Here's what I don't like about trail cams they really need to let human beings know that they are around my hanging a sign on a tree or something otherwise they're invading our privacy on public land, for instance what if I want to take a leak and one of those cans just happens to be where I'm at and I don't know it
Patrick Gragg These cams are 100% on my privately owned land. If one of my cams captures someone taking a leak on my property, I’m including it in the video!
Greetings from a fellow Alaskan! Love the footage. We live -- and fish, hunt and hike and everything else -- in the Susitna Valley as well. The diversity of wildlife encountered here is exactly what your trail cam picks up. How often do you see wolverines? Our trail cams never pick them up; rarely do we see them when in wildernesses, but every winter in the Chugach mountains front range north of Anchorage I tend to see at least one on the run.
Max McD So far no confirmed wolverines. Definitely on my wish list. We have an up close video from two winters ago that could be one but could be any else too.
@@TheFront40Alaska thanks for this reply, a good long look at a wolverine is a wish list entry for me too! May I ask if the video with the mystery critter is on your channel? I'd like to take a look.
@@TheFront40Alaska Wow, what footage! Very interesting and I'd say odds are extremely good that's a wolverine. They are very adept climbers and do their hunting from trees, so that would explain the lack of tracks, and this animal has some bulk to it so I think that rules out it being a pine martin or fisher, both of which are much smaller (fishers larger than martins but fishers spend more time on the ground than in trees), plus it has some white edging on the fur it would seem but maybe that's snow. Wolverines have white on their face, martins have white necks and fishers don't have any white fur. Wolverines are also known to have acute sense of smell so I assume that's what directed its attention, versus seeing the camera. Any idea if the camera emits a high frequency noise when it gets triggered? These noises cannot be heard by humans but animals can hear it. Trail camera footage is always so cool especially when it picks up an unexpected critter or something like this which presents a mystery
Itsme 23 Smart or not they need to eat everyday and eat lots. It so dimple : Set the trail cam by a source of food Set up cameras, film them eating yet everyone shows up but these beasts Not one unblurry video of one of the walking up and sticking their big sasquatch face and then fart like that big Moose did.
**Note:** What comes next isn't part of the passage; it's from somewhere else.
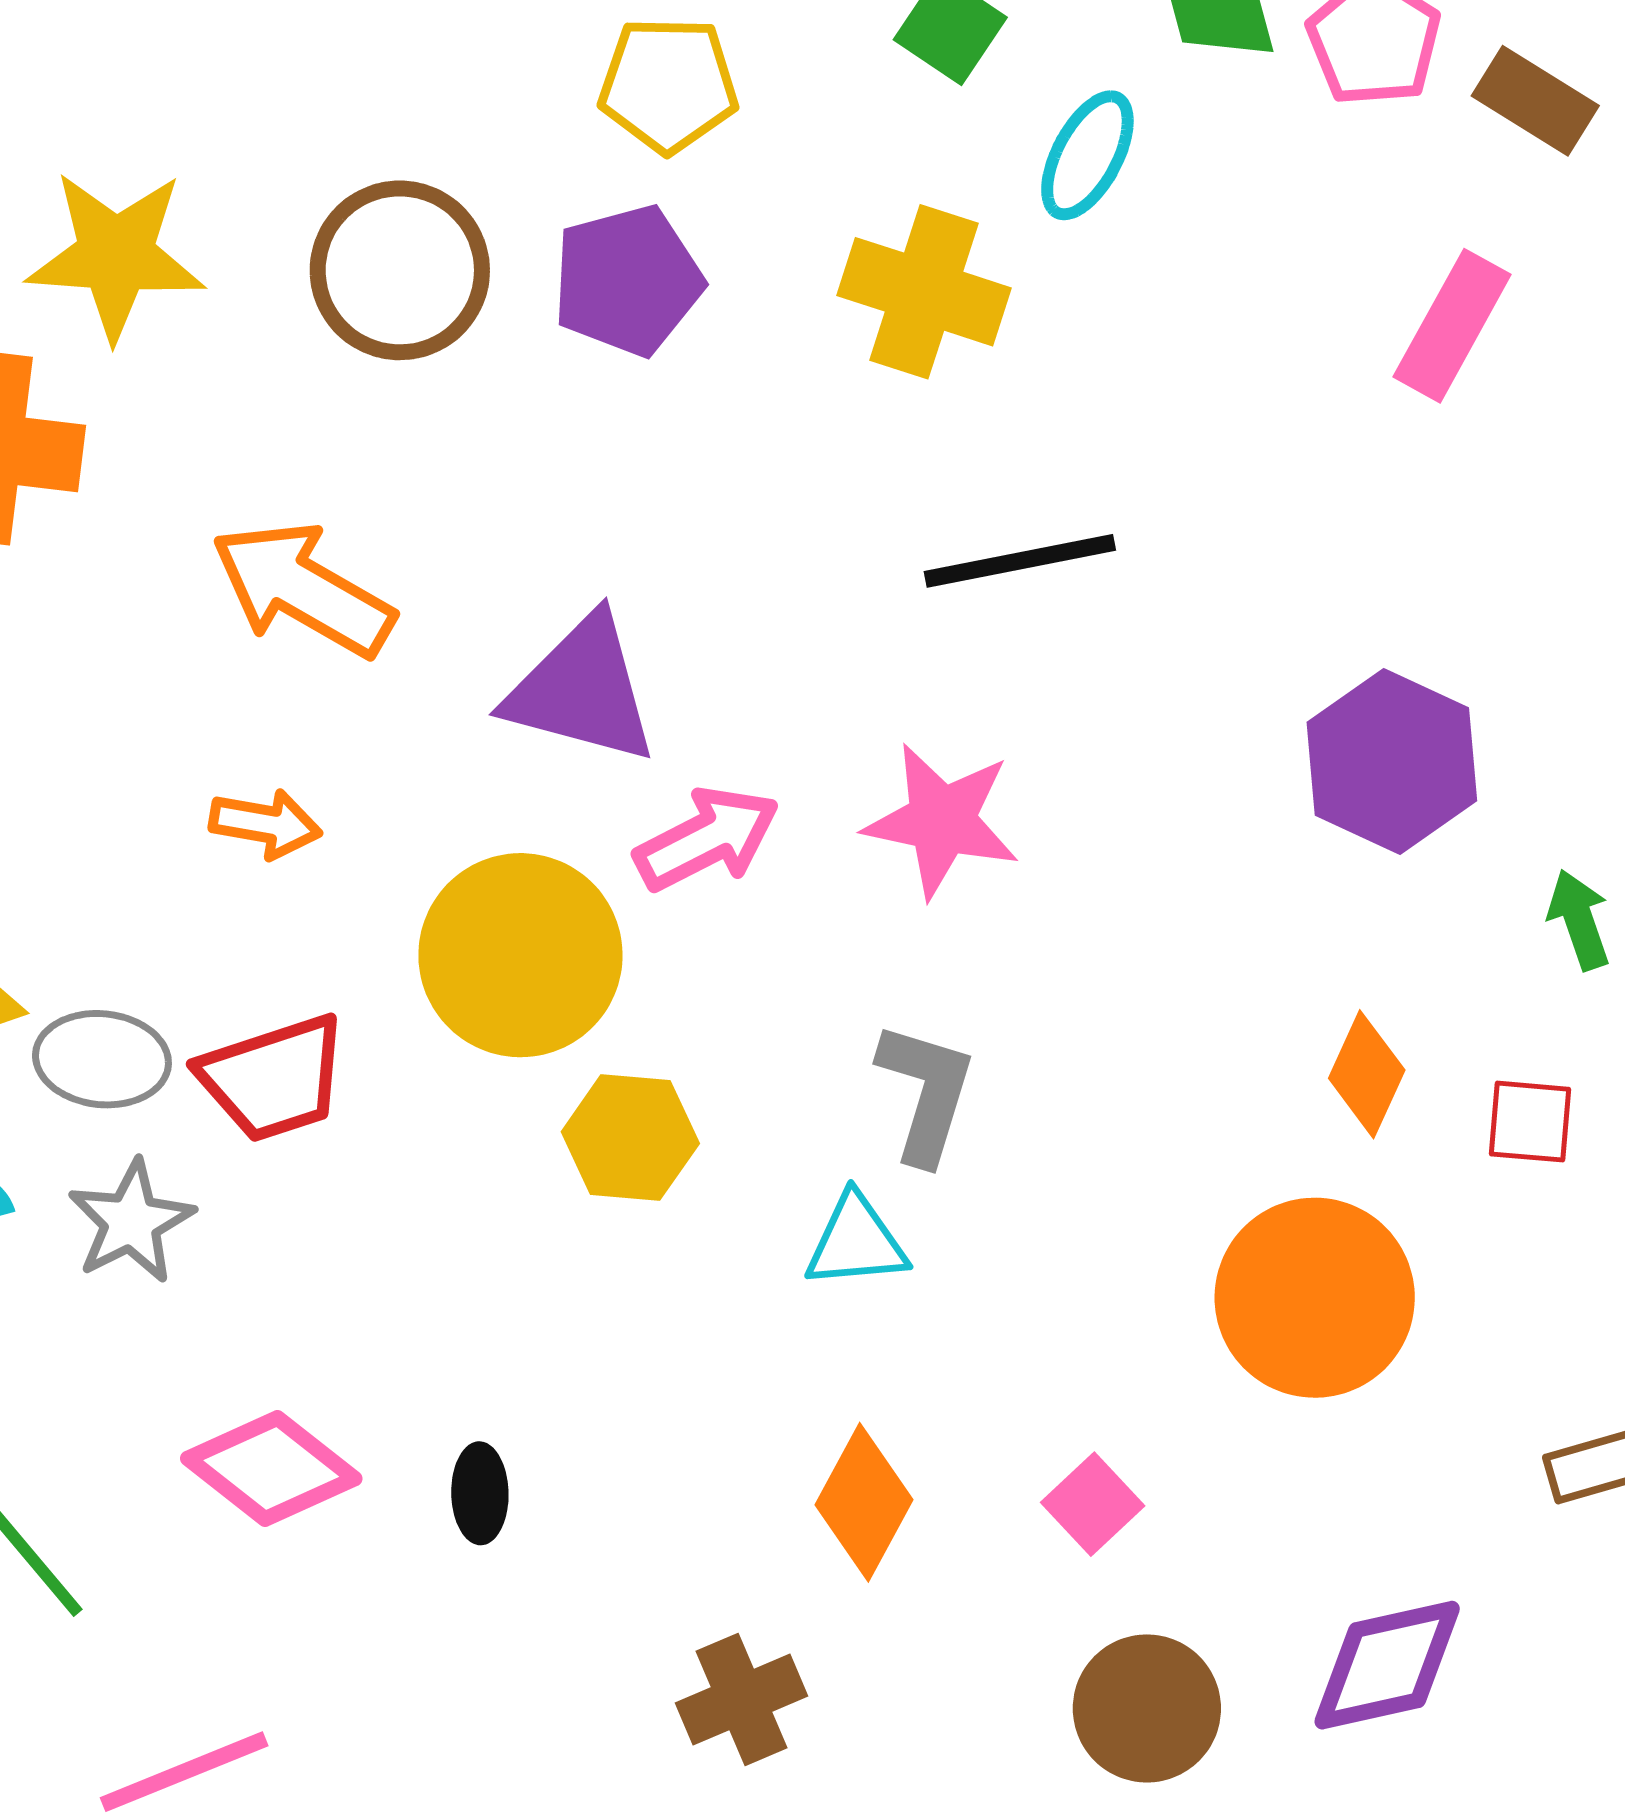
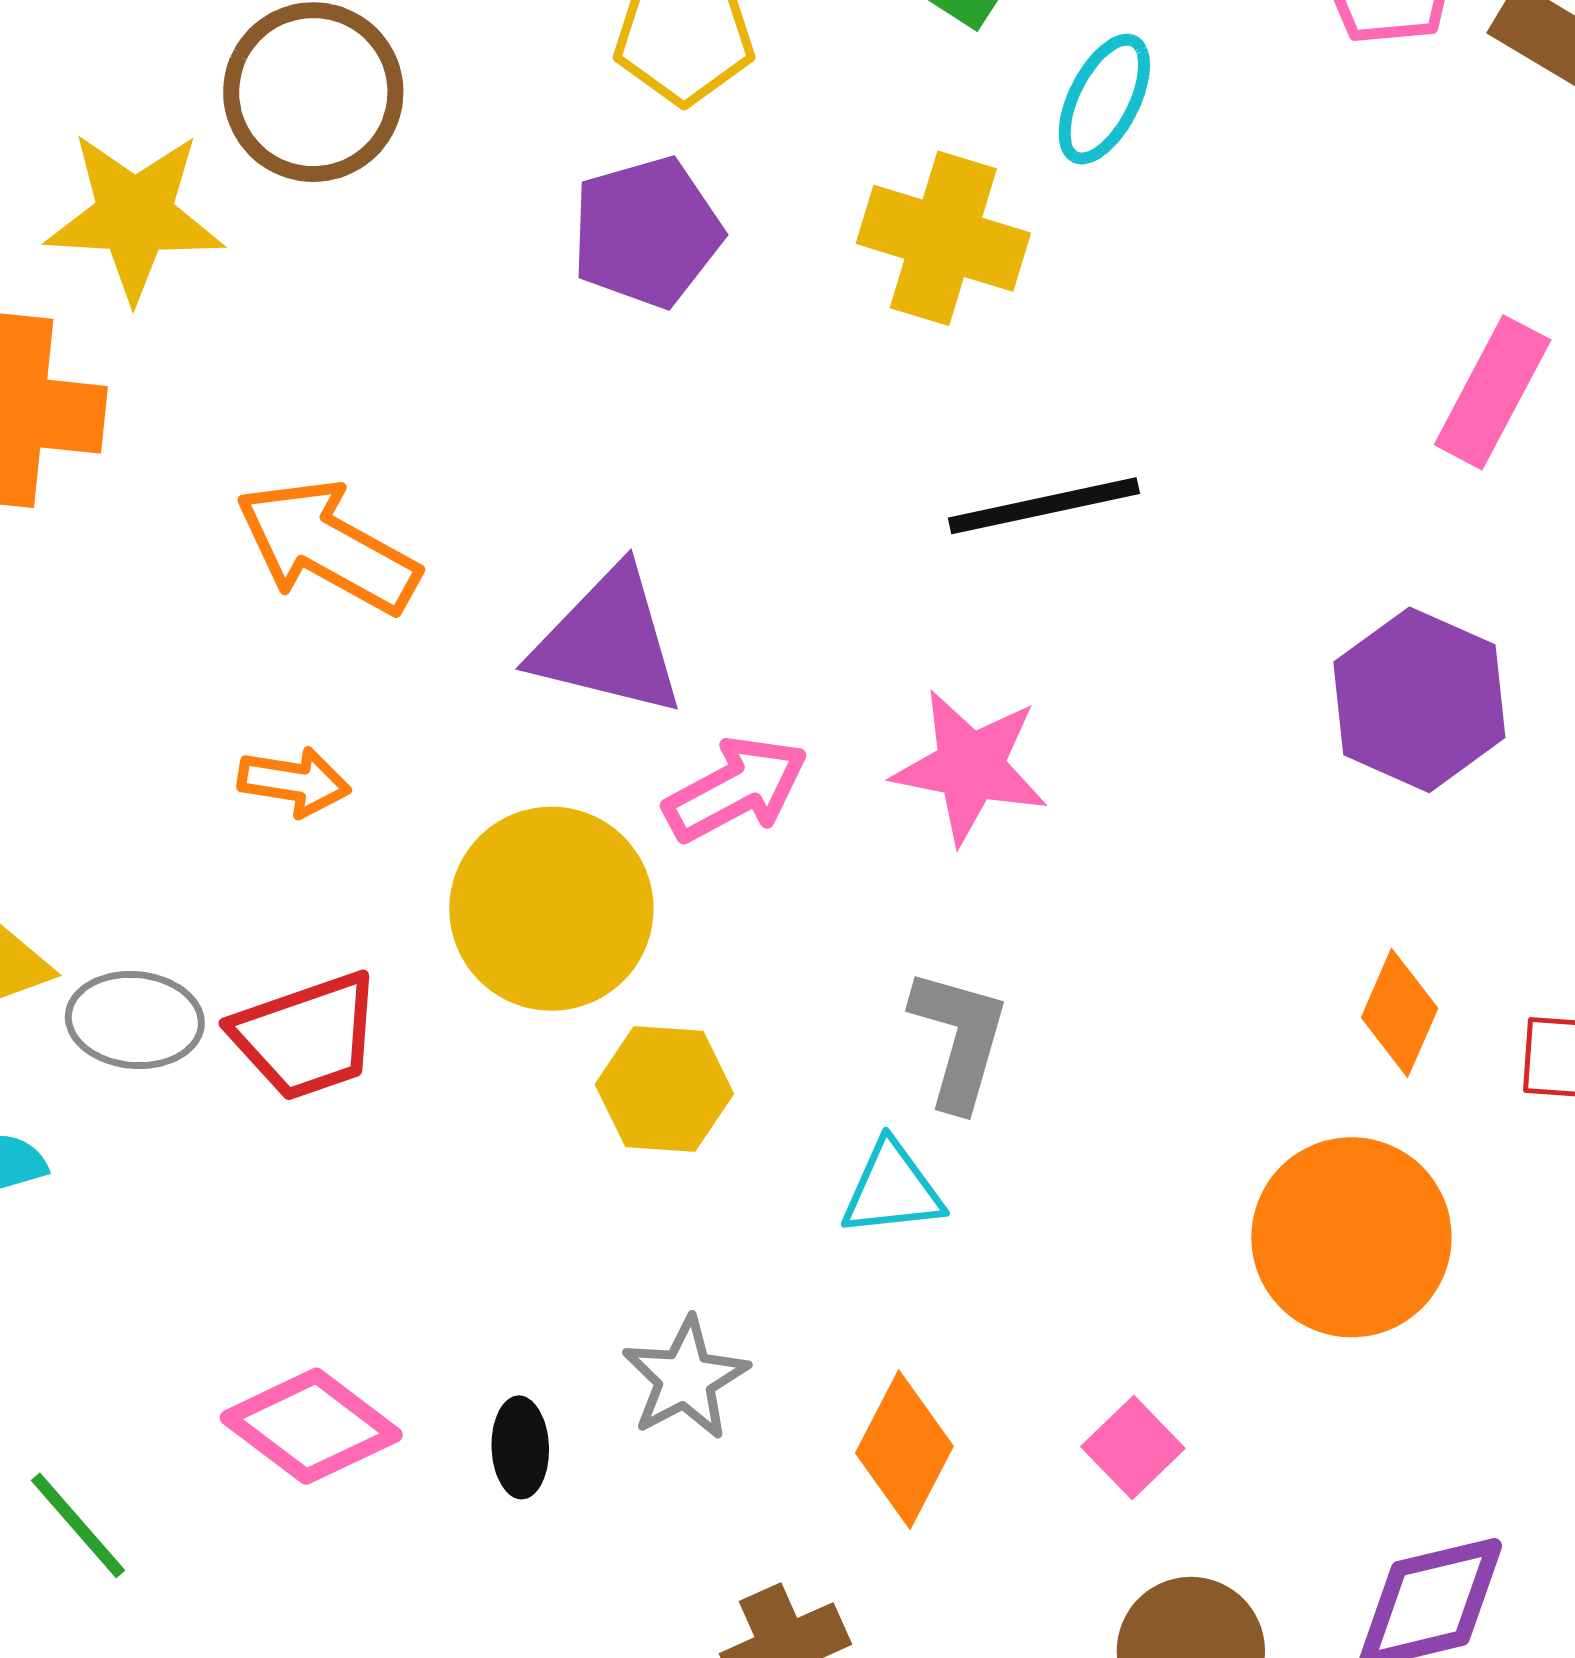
brown circle: (400, 270) -> (313, 92), moved
pink rectangle: (1452, 326) -> (1493, 392), moved
gray star: (131, 1222) -> (685, 1378), moved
Sorry there should be one vid by now or at least a dead one a skeleton no nothing what a load of crap.
@@itsme2365 Something as big as an alleged bigfoot would need to be on the move and eating constantly and why hasn't one been hit by a car? Also everyone has a high definition camera phone but still no good video hmmmm ?
@@TheFront40Alaska Greetings from Ontario, new subscriber, love your videos! I am wondering, how long is your mosquito season and do the animals get diseases from the mosquitos? Good to know you don't have ticks, you're teaching us a lot!
@@pheonixaerialphotography8749 Mosquitos come out as soon as the night time lows remain above freezing. We can still have snow on the ground and the mosquitos are out early Spring. They start getting scarce late August when it starts getting cool in the mornings. This morning it was 34 degrees. This afternoon I walked out into the swamp and only had one mosquito land on me.